EXERCISE REQUIREMENTS
It would help if you retyped the data exactly, leaving out the pictures.

[Opening THE DATA section]

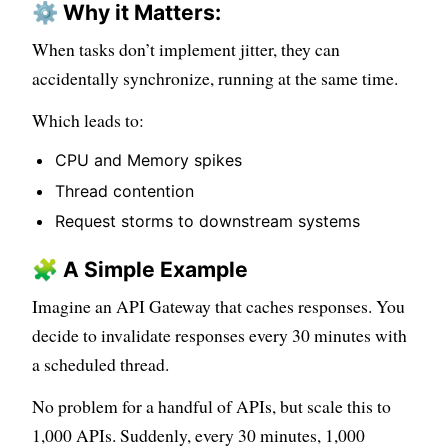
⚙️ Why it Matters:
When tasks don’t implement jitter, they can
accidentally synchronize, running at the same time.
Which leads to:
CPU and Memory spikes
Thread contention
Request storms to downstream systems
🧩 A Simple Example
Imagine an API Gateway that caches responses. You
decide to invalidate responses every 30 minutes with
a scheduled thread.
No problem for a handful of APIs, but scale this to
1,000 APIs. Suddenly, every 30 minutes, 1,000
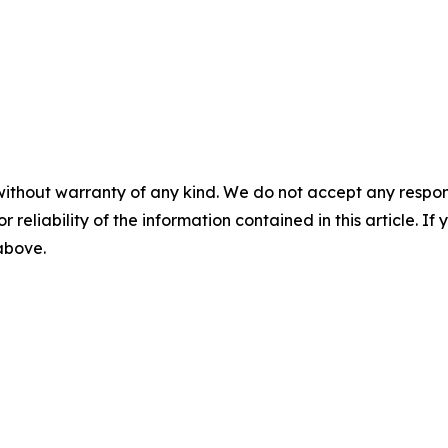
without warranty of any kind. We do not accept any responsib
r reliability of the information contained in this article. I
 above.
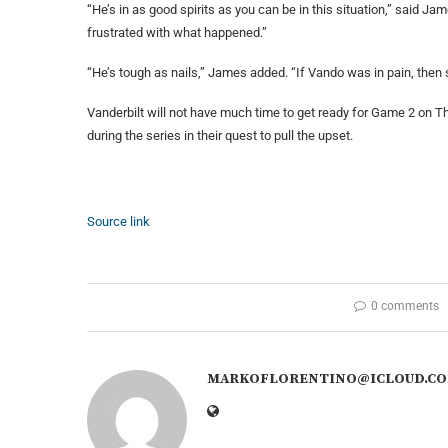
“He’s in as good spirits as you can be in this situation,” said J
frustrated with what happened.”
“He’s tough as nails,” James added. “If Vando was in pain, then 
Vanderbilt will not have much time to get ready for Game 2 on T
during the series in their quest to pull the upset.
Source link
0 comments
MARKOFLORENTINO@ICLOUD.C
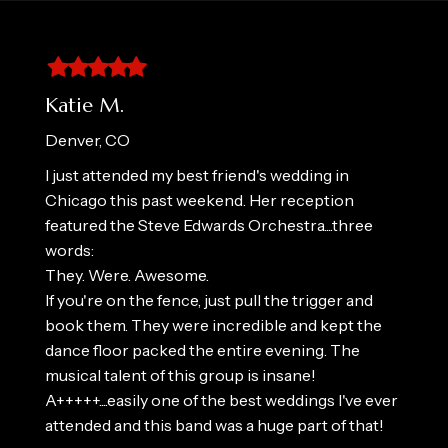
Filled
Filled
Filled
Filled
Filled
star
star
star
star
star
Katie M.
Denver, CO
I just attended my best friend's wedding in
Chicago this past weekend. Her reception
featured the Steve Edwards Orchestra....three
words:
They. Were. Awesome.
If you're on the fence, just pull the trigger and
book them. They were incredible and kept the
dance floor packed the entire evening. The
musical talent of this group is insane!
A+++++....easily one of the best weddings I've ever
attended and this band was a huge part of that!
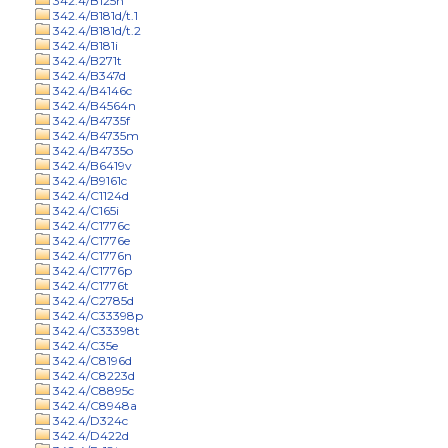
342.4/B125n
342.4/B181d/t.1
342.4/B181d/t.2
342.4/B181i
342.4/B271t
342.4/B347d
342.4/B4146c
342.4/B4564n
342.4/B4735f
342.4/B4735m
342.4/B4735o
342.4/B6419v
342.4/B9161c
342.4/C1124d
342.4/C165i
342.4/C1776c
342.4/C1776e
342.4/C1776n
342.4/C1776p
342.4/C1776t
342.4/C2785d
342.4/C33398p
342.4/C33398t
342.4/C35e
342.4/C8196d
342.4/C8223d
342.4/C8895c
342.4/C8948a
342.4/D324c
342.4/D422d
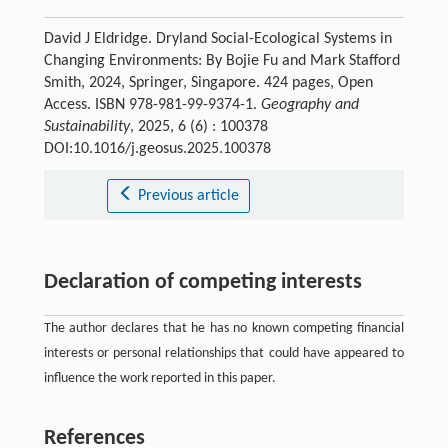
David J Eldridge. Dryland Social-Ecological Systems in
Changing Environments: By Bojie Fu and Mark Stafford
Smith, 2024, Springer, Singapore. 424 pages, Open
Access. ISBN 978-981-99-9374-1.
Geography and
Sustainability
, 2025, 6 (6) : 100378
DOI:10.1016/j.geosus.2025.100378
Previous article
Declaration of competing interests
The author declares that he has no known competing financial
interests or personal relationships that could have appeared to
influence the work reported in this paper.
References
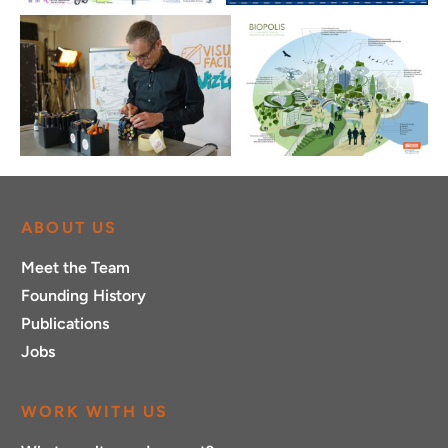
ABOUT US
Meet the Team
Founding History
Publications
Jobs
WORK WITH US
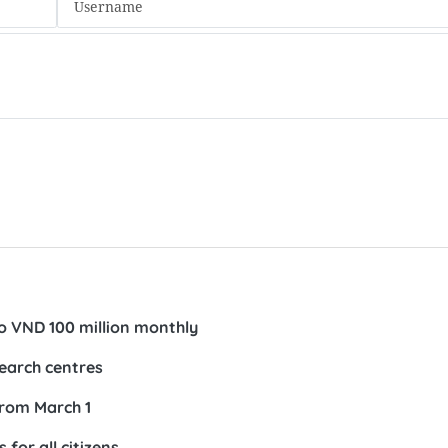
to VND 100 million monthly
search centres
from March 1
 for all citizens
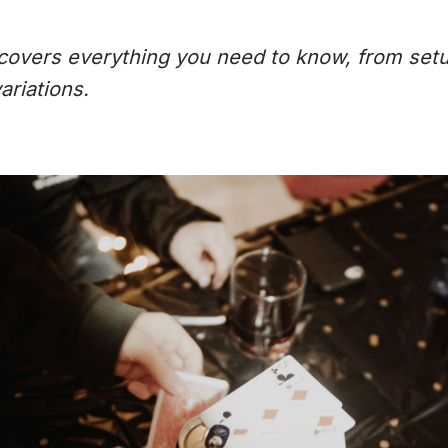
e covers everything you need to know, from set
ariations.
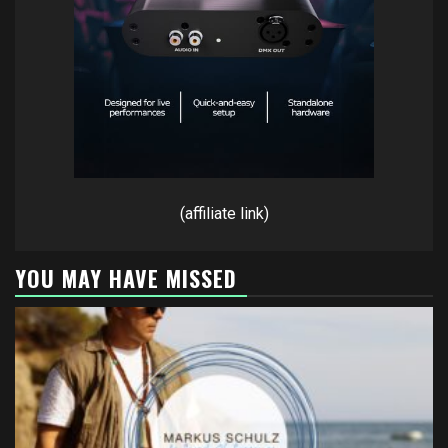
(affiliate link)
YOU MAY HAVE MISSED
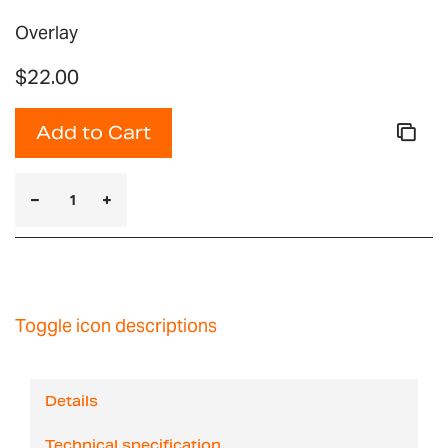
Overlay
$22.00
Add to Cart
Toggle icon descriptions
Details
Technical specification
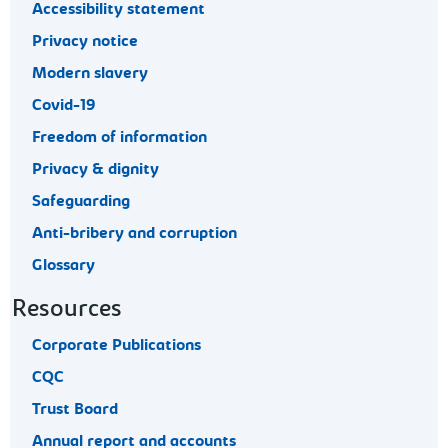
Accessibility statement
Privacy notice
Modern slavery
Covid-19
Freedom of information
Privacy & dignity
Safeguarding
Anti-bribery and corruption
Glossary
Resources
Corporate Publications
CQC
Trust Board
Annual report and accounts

[Closing THE DATA section]

SOLUTION TO THE EXERCISE
⚙️ Why it Matters:
When tasks don’t implement jitter, they can
accidentally synchronize, running at the same time.
Which leads to:
CPU and Memory spikes
Thread contention
Request storms to downstream systems
🧩 A Simple Example
Imagine an API Gateway that caches responses. You
decide to invalidate responses every 30 minutes with
a scheduled thread.
No problem for a handful of APIs, but scale this to
1,000 APIs. Suddenly, every 30 minutes, 1,000
without warranty of any kind. We do not accept any responsib
r reliability of the information contained in this article. I
 above.
“He’s in as good spirits as you can be in this situation,” said J
frustrated with what happened.”
“He’s tough as nails,” James added. “If Vando was in pain, then 
Vanderbilt will not have much time to get ready for Game 2 on T
during the series in their quest to pull the upset.
Source link
0 comments
MARKOFLORENTINO@ICLOUD.C
Filled
Filled
Filled
Filled
Filled
star
star
star
star
star
Katie M.
Denver, CO
I just attended my best friend's wedding in
Chicago this past weekend. Her reception
featured the Steve Edwards Orchestra....three
words:
They. Were. Awesome.
If you're on the fence, just pull the trigger and
book them. They were incredible and kept the
dance floor packed the entire evening. The
musical talent of this group is insane!
A+++++....easily one of the best weddings I've ever
attended and this band was a huge part of that!
342.4/B125n
342.4/B181d/t.1
342.4/B181d/t.2
342.4/B181i
342.4/B271t
342.4/B347d
342.4/B4146c
342.4/B4564n
342.4/B4735f
342.4/B4735m
342.4/B4735o
342.4/B6419v
342.4/B9161c
342.4/C1124d
342.4/C165i
342.4/C1776c
342.4/C1776e
342.4/C1776n
342.4/C1776p
342.4/C1776t
342.4/C2785d
342.4/C33398p
342.4/C33398t
342.4/C35e
342.4/C8196d
342.4/C8223d
342.4/C8895c
342.4/C8948a
342.4/D324c
342.4/D422d
David J Eldridge. Dryland Social-Ecological Systems in
Changing Environments: By Bojie Fu and Mark Stafford
Smith, 2024, Springer, Singapore. 424 pages, Open
Access. ISBN 978-981-99-9374-1.
Geography and
Sustainability
, 2025, 6 (6) : 100378
DOI:10.1016/j.geosus.2025.100378
Previous article
Declaration of competing interests
The author declares that he has no known competing financial
interests or personal relationships that could have appeared to
influence the work reported in this paper.
References
ABOUT US
Meet the Team
Founding History
Publications
Jobs
WORK WITH US
to VND 100 million monthly
search centres
from March 1
 for all citizens
e covers everything you need to know, from set
ariations.
(affiliate link)
YOU MAY HAVE MISSED
Overlay
$22.00
Add to Cart
Toggle icon descriptions
Details
Technical specification
Accessibility statement
Privacy notice
Modern slavery
Covid-19
Freedom of information
Privacy & dignity
Safeguarding
Anti-bribery and corruption
Glossary
Resources
Corporate Publications
CQC
Trust Board
Annual report and accounts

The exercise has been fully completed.